Fla. Admin. Code Ann. R. 59A-8.022 - Clinical Records
(1) A clinical
record must be maintained for each patient receiving nursing or therapy
services that includes all the services provided directly by the employees of
the home health agency and those provided by contracted individuals or
agencies.
(2) No information may be
disclosed from the patient's file without the written consent of the patient or
the patient's guardian. All information received by any employee, contractor,
or AHCA employee regarding a patient of the home health agency is confidential
and exempt from chapter 119, F.S.
(3) If the patient transfers to another home
health agency, a copy of his record must be transferred at his
request.
(4) All clinical records
must be retained by the home health agency as required in section
400.491, F.S. Retained records
can be stored as hard paper copy, microfilm, computer disks or tapes and must
be retrievable for use during unannounced surveys as required in section
408.811, F.S.
(5) Clinical records must contain the
following:
(a) Source of referral;
(b) Physician, physician assistant, or
advanced practice registered nurse's verbal orders initiated by the physician,
physician assistant, or advanced practice registered nurse prior to start of
care and signed by the physician, physician assistant, or advanced practice
registered nurse as required in section
400.487(2),
F.S.
(c) Assessment of the
patient's needs;
(d) Statement of
patient or caregiver problems;
(e)
Statement of patient's and caregiver's ability to provide interim
services;
(f) Identification sheet
for the patient with name, address, telephone number, date of birth, sex,
agency case number, caregiver, next of kin or guardian;
(g) Plan of care or service provision plan
and all subsequent updates and changes;
(h) Clinical and service notes, signed and
dated by the staff member providing the service which shall include:
1. Initial assessments and progress notes
with changes in the person's condition;
2. Services rendered;
3. Observations;
4. Instructions to the patient and caregiver
or guardian, including administration of and adverse reactions to
medications;
(i) Home
visits to patients for supervision of staff providing services;
(j) Reports of case conferences;
(k) Reports to physicians, physician
assistants, or advanced practice registered nurses;
(l) Termination summary including the date of
first and last visit, the reason for termination of service, an evaluation of
established goals at time of termination, the condition of the patient on
discharge and the disposition of the patient.
(6) The following applies to signatures in
the clinical record:
(a) Facsimile Signatures.
The plan of care or written order may be transmitted by facsimile machine. The
home health agency is not required to have the original signature on file.

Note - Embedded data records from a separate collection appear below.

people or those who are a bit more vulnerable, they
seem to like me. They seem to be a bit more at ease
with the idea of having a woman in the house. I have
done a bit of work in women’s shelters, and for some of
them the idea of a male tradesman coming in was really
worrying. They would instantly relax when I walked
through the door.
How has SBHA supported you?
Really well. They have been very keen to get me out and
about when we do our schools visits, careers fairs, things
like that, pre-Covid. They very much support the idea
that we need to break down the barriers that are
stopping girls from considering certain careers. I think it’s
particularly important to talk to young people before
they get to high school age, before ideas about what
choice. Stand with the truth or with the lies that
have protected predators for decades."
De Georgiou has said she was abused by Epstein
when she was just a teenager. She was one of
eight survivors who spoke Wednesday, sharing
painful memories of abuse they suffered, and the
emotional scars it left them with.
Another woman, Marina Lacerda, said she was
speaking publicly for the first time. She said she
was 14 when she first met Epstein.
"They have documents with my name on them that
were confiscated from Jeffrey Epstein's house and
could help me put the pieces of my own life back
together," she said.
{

However, the home health agency is responsible for obtaining original
signatures if an issue surfaces that would require certification of an original
signature.
(b) Alternative
Signatures. Home health agencies that maintain patient records by computer
rather than hard copy may use electronic signatures. However, all such entries
must be appropriately authenticated and dated. Authentication must include
signatures, written initials, or computer secure entry by a unique identifier
of a primary author who has reviewed and approved the entry. The home health
agency must have safeguards to prevent unauthorized access to the records and a
process for reconstruction of the records in the event of a system
breakdown.
Notes
Rulemaking Authority 400.497 FS. Law Implemented 400.491, 400.494 FS.
New 4-19-76, Amended 2-2-77, Formerly 10D-68.22, Amended 4-30-86, 8-10-88, Formerly 10D-68.022, Amended 10-27-94, 1-17-00, 7-18-01, 9-22-05, 8-15-06, 3-29-07, 7-11-13.